Ford announced that a Ford Escape plug-in hybrid, able to reach 120 mpg (yes, that's what they say) has already been delivered to utility company California South Edison as "part of unique partnership to advance commercialization of PHEVs." It's the first of a series of 20 vehicles which will conduct a long-term road test.

The Escape batteries can be charged using common household current (120 V in the US) and it takes from 6 to 8 hours. The full charge can power the vehicle up to 30 miles. Once that initial charge is finished, the vehicle works as a standard hybrid, recharging batteries when possible. The battery pack is made from lithium ion high-voltage batteries, from which the press release says "the cost of advanced lithium ion batteries means the technology is currently not economically feasible for widespread vehicle application."

(Note from Sebastian: the actual ceremony to hand over the PHEV Escape is going to happen in about 15 minutes here at EVS23, and I'm on my way there)

[Source: Ford] FORD DELIVERS FIRST ESCAPE PLUG-IN HYBRID TO SOUTHERN CALIFORNIA EDISON

  • First Ford Escape Plug-In Hybrid (PHEV) delivered to Southern California Edison as part of unique partnership to advance commercialization of PHEVs
  • Ford Escape Plug-In Hybrid with lithium-ion battery achieves up to 120 mpg
  • Two industries connected through a common fuel, changing the transportation and energy future

ANAHEIM, Calif., Dec. 3 - Ford Motor Company's first demonstration Escape Plug-In Hybrid is ready to roll on California roads. Ford today delivered the first of 20 research PHEVs to Southern California Edison to begin road testing as part of a unique partnership between the automaker and utility.

The Ford Escape Plug-In Hybrid, a research vehicle using high voltage, lithium-ion batteries, can deliver up to 120 miles per gallon which would mean far fewer trips to the gas station. The vehicle uses common household current (120 volts) for charging. Full charge of the battery takes six to eight hours. When driven for the first 30 miles following a full charge, the Ford Escape PHEV can achieve up to 120 mpg when driven on surface streets.
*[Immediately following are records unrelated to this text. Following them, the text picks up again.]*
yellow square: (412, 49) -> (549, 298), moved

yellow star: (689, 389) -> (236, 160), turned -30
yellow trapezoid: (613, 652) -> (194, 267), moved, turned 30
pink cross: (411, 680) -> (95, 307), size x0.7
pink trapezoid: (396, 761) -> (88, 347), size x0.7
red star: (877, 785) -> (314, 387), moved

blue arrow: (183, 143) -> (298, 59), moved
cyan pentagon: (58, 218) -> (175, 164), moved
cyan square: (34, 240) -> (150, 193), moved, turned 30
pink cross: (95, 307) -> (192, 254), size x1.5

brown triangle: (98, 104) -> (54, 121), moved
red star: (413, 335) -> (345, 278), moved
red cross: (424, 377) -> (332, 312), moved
The vehicle is not range limited by the amount of charge available in the high-voltage lithium-ion battery, because once the charge in the battery has been depleted, the vehicle continues to operate as a fuel efficient, standard Ford Escape Hybrid. The transition is automatic and unnoticeable to the driver.

The delivery comes just five months after Ford and Southern California Edison announced their collaboration to advance the commercialization of plug-ins by exploring the values of new technologies and new business models when the battery is connected to the home and, in time, the electrical grid.

"The electrification of vehicles has sparked significant interest in this country. The delivery of this Ford Escape Plug-In Hybrid research vehicle today represents another step in our development and understanding of the technology and its place in the overall energy picture," said Sue Cischke, senior vice president, Sustainability, Environment and Safety Engineering. "PHEVs are one element of our blueprint for sustainability that includes actions ranging from refinements in gasoline fueled engines and transmissions, to the development of hydrogen fuel cells."

"We are united in a common cause," said Lynda Ziegler, Southern California Edison's senior vice president, Customer Service. "We bring our expertise in energy production, delivery and management, and combine it with Ford's expertise in hybrid technology. Together, we are seeking solutions to address the needs of our shared customers and to ultimately help this nation achieve energy independence and reduce greenhouse gas emissions. "This is not about simply connecting the car to the grid. It's about integrating vehicles and energy storage technologies into the energy system of the future".

The two companies are exploring new business models related to the electrification of vehicles that could help lower the cost of PHEVs to make them more affordable to consumers.

"Although the energy infrastructure is in place, significant challenges remain for widespread adoption of PHEVs," said Cischke. "Cost, durability and reliability issues all need to be addressed before these vehicles can make a significant impact on the global issues of climate change and energy security."

Ford and SCE will jointly conduct testing of the vehicles, some of which may be evaluated in typical customer settings to model overall home and grid values. The testing will provide valuable data related to the durability, reliability and safety of new battery technology. The cost of advanced lithium ion batteries means the technology is currently not economically feasible for widespread vehicle application.